### The number of elements in vector spaces over finite fields.

Let $V$ be a vector space over a field $F$. If $n=\dim(V)$ is finite, then any choice of a basis $\beta=\{v_1,\ldots,v_n\}$ gives an isomorphism $F^n\cong V$, by the map $$F^n\to V,\ \ (a_1,\ldots,a_n)\mapsto a_1v_1+\ldots +a_n v_n.$$ Indeed, this map is bijective, due to the result that every $v\in V$ is uniquely a linear combination of elements of the basis. It also preserves addition and scalar multiplication. Suppose now that $F$ is a finite field. Just from the fact that the map above is a bijection, we get that $$\# V=\# (F^n)=(\# F)^n.$$

### The number of elements of finite fields.

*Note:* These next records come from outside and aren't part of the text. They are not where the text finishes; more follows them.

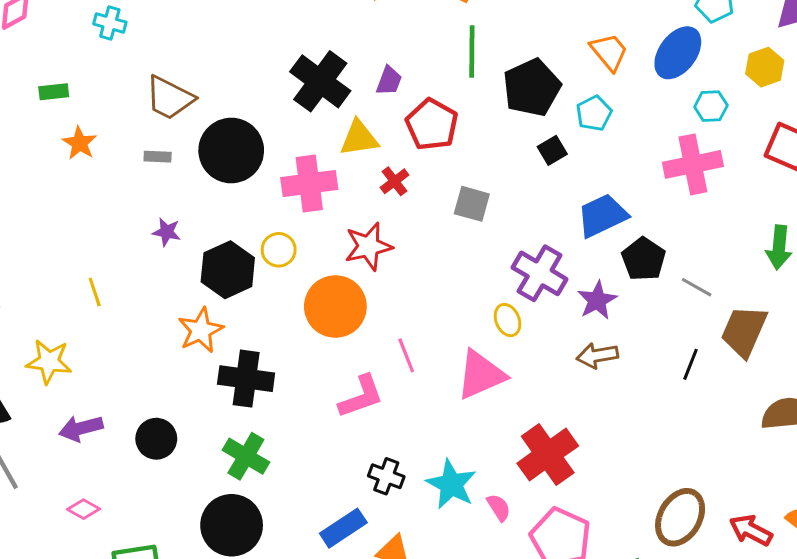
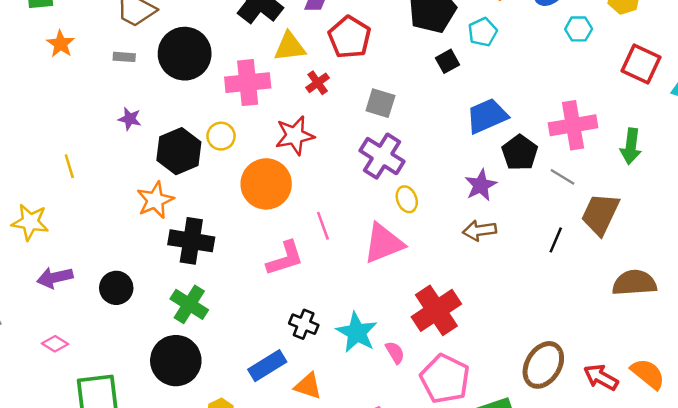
pink cross: (693, 164) -> (573, 125), moved
purple cross: (540, 273) -> (382, 156), moved

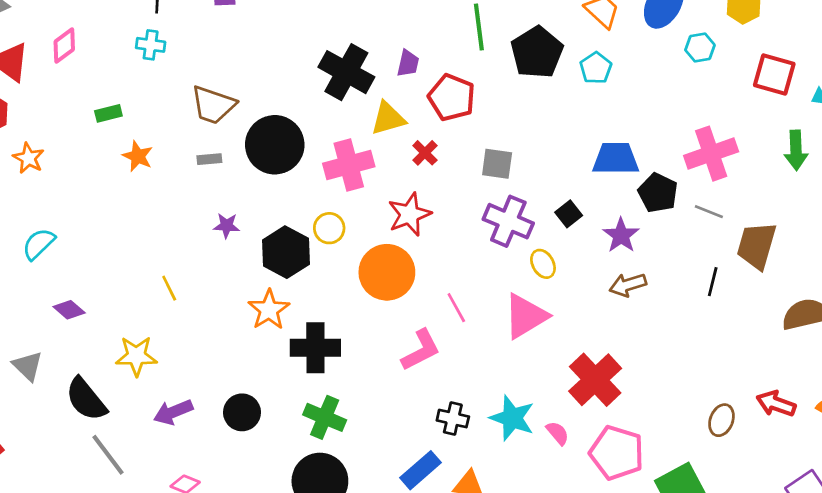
black square: (448, 61) -> (569, 214), moved
blue trapezoid: (487, 116) -> (616, 159), turned 33
green arrow: (631, 146) -> (796, 150), moved
brown ellipse: (543, 365) -> (721, 420), size x0.6
red arrow: (601, 377) -> (776, 404), moved

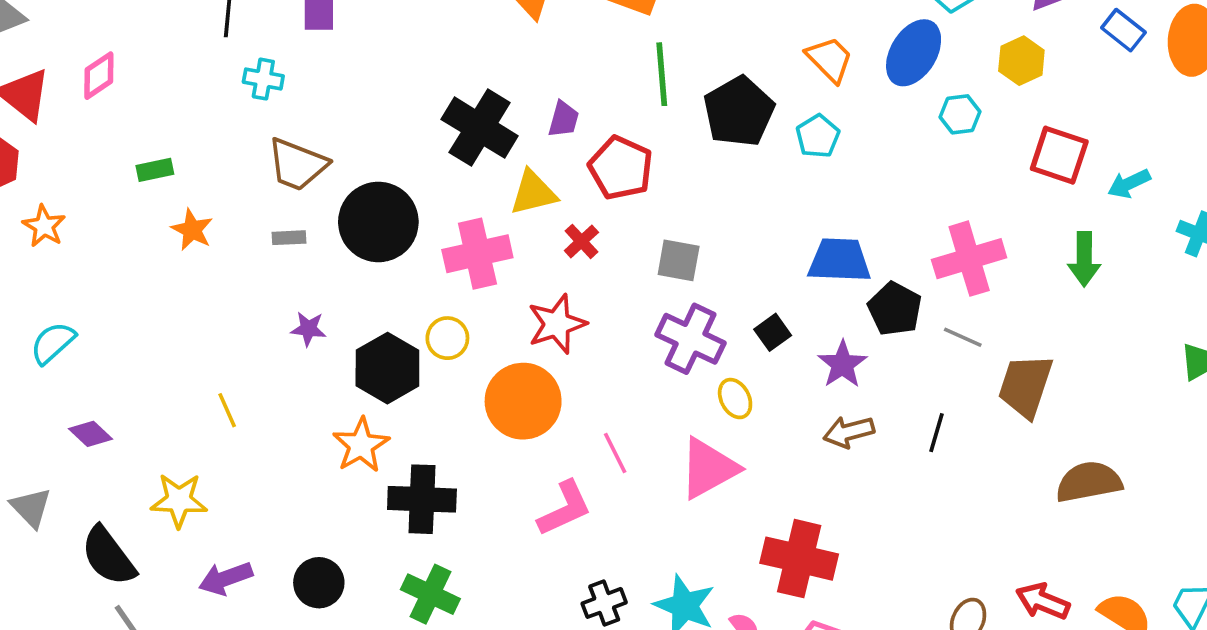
cyan cross: (151, 45) -> (263, 79), moved
black line: (713, 282) -> (936, 433), moved
red cross: (595, 380) -> (799, 559), turned -36
black cross: (453, 419) -> (604, 603), turned -36

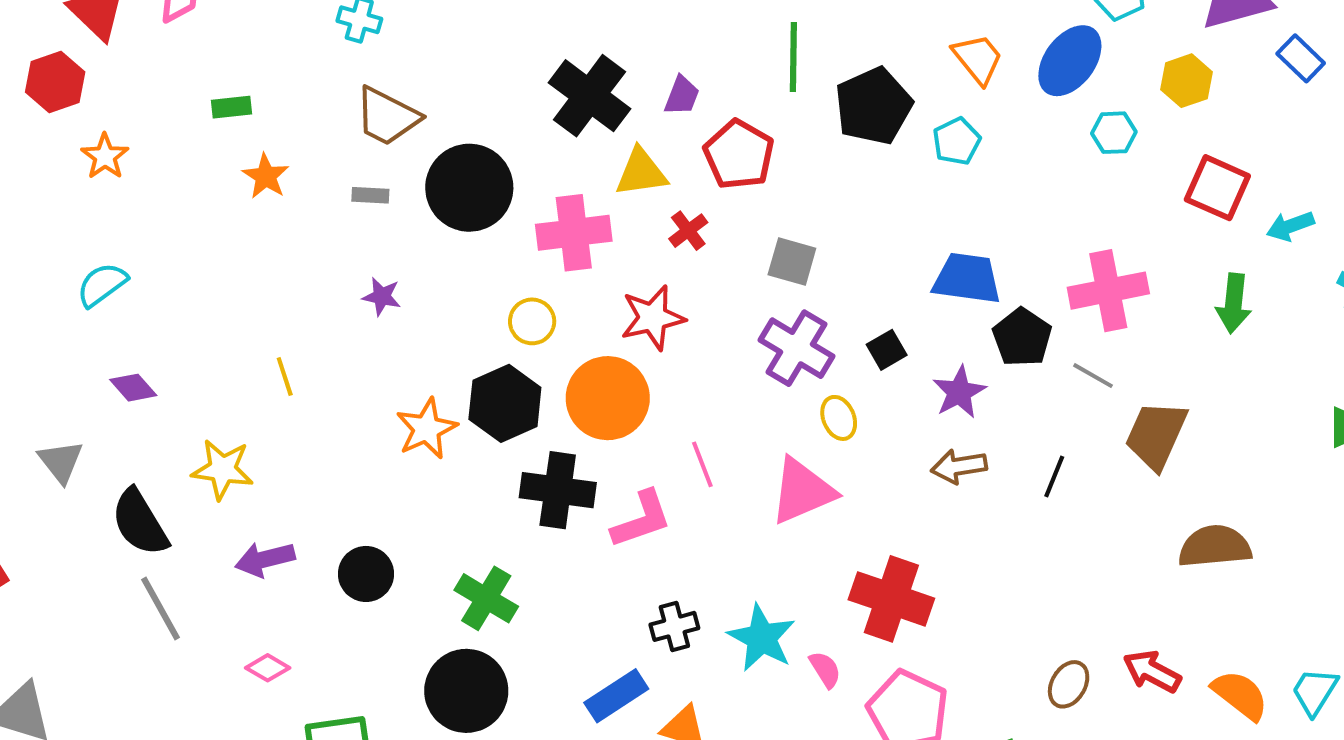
black hexagon: (387, 368) -> (505, 403), moved
black cross: (422, 499) -> (558, 490), moved

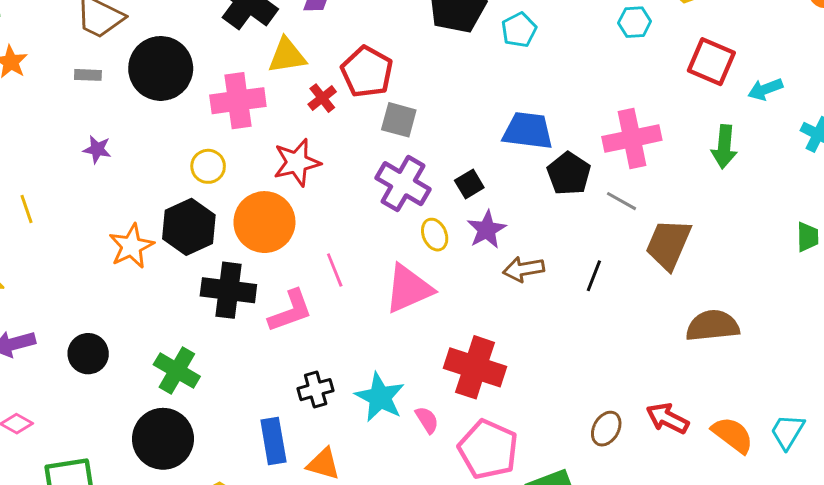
red pentagon: (739, 155) -> (367, 72), moved
purple star: (959, 392) -> (487, 230), moved
blue rectangle: (616, 696) -> (273, 441), turned -66

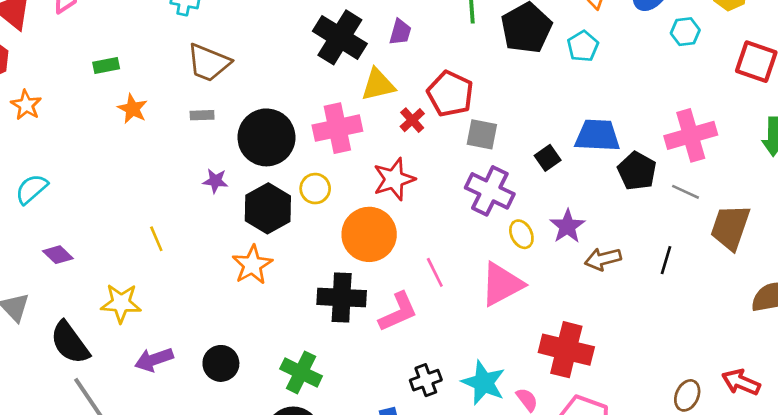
black circle: (161, 68) -> (266, 137), moved
black square: (469, 184) -> (548, 158), moved
black hexagon: (189, 227) -> (268, 208), moved

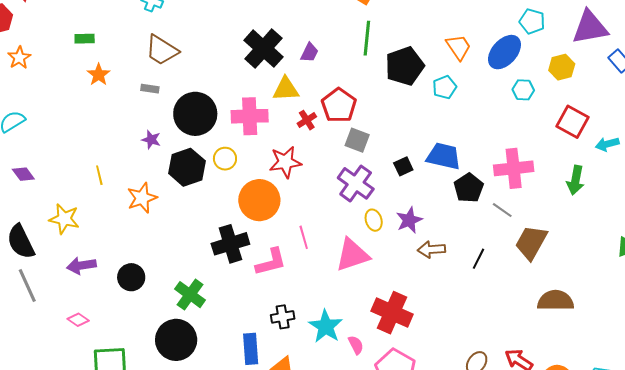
orange star: (252, 265) -> (142, 198), moved
black cross: (342, 298) -> (230, 244), turned -30

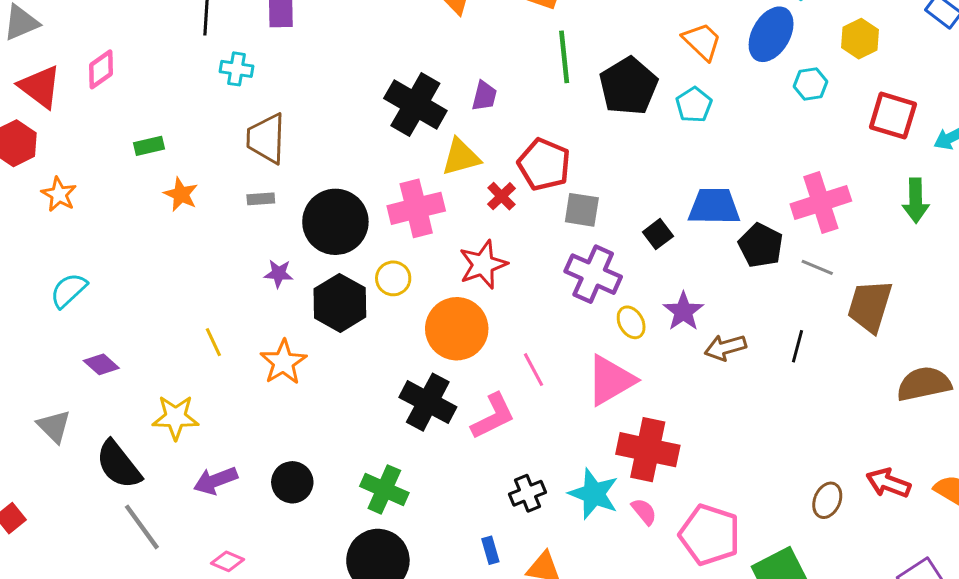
brown trapezoid: (162, 50) -> (266, 139), turned 72
black cross: (230, 244) -> (428, 402), turned -33
red cross: (392, 313) -> (648, 450), moved
blue rectangle: (251, 349) -> (490, 550), size x0.6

An important special case: Recall that for every finite field, the unique smallest natural number $p$ such that $$p\cdot 1=1+\ldots+1=0$$ is a prime number. We obtain an inclusion of $\mathbb{Z}_p$ as a subfield of $F$, consisting of elements $0,1,1+1,\ldots$. But then we may regard $F$ as a vector space over the field $\mathbb{Z}_p$. Using the formula above (with $F$ playing the role of $V$ and $\mathbb{Z}_p$ playing the role of $F$), since $\# \mathbb{Z}_p=p$, we find that $$\# F=p^n.$$ So, we proved that the number of elements in a finite field is always some power of a prime number! Note that the statement itself doesn't involve vector spaces and bases, even though the proof does. (It also true that every power of a prime number really occurs as number of elements of a finite field, in fact a unique one, but this fact is harder.)